_EXERCISE AIM_
Please reproduce, exactly and with nothing added, the line containing "dell’elettronica. I suoi ventilatori spic" and every line after it to the end of the records.

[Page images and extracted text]
+ + + + +
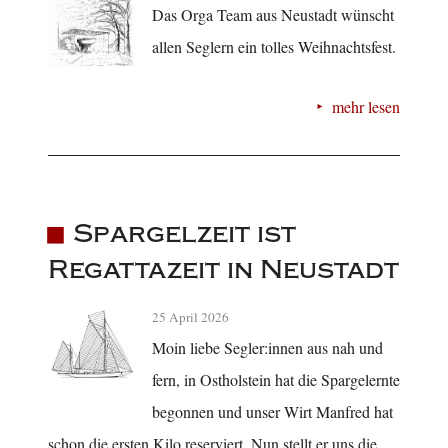
Das Orga Team aus Neustadt wünscht
allen Seglern ein tolles Weihnachtsfest.
mehr lesen
Spargelzeit ist
Regattazeit in Neustadt
25 April 2026
Moin liebe Segler:innen aus nah und
fern, in Ostholstein hat die Spargelernte
begonnen und unser Wirt Manfred hat
schon die ersten Kilo reserviert. Nun stellt er uns die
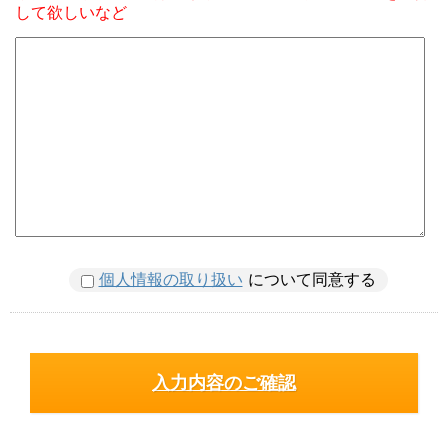
して欲しいなど
個人情報の取り扱い
について同意する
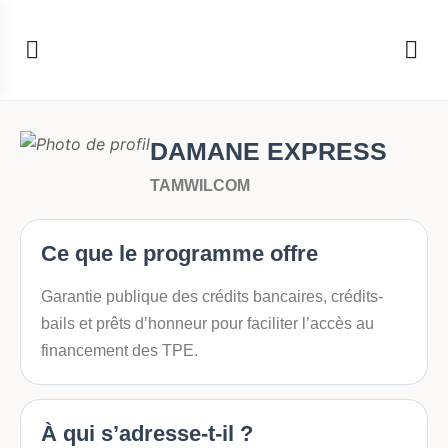
DAMANE EXPRESS
TAMWILCOM
Ce que le programme offre
Garantie publique des crédits bancaires, crédits-
bails et prêts d’honneur pour faciliter l’accès au
financement des TPE.
À qui s’adresse-t-il ?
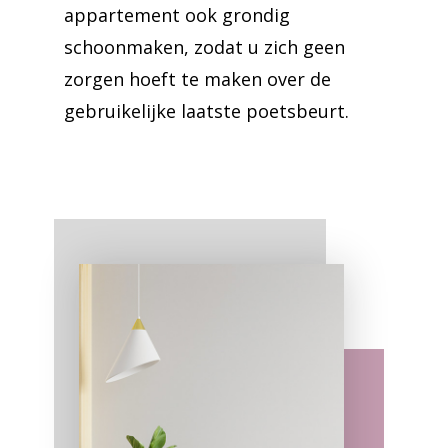
appartement ook grondig
schoonmaken, zodat u zich geen
zorgen hoeft te maken over de
gebruikelijke laatste poetsbeurt.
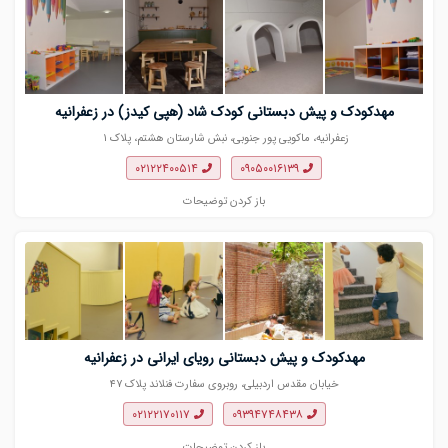
مهدکودک و پیش دبستانی کودک شاد (هپی کیدز) در زعفرانیه
زعفرانیه، ماکویی پور جنوبی، نبش شارستان هشتم، پلاک ۱
۰۲۱۲۲۴۰۰۵۱۴
۰۹۰۵۰۰۱۶۱۳۹
باز کردن توضیحات
مهدکودک و پیش دبستانی رویای ایرانی در زعفرانیه
خیابان مقدس اردبیلی، روبروی سفارت فنلاند پلاک ۴۷
۰۲۱۲۲۱۷۰۱۱۷
۰۹۳۹۴۷۴۸۴۳۸
باز کردن توضیحات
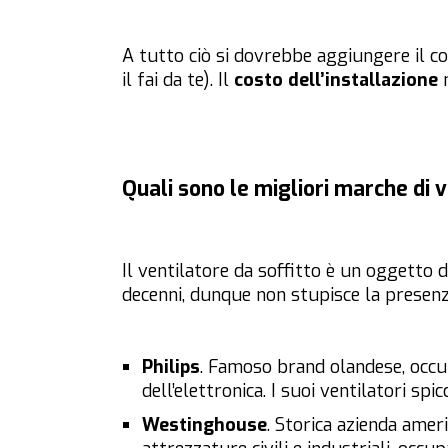
A tutto ciò si dovrebbe aggiungere il 
il fai da te). Il
costo dell’installazione
Quali sono le migliori marche di v
Il ventilatore da soffitto è un oggetto
decenni, dunque non stupisce la presenza
Philips
. Famoso brand olandese, occ
dell’elettronica. I suoi ventilatori spic
Westinghouse
. Storica azienda amer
+ + + + +
_ANSWER BOX_
dell’elettronica. I suoi ventilatori spic
Westinghouse
. Storica azienda amer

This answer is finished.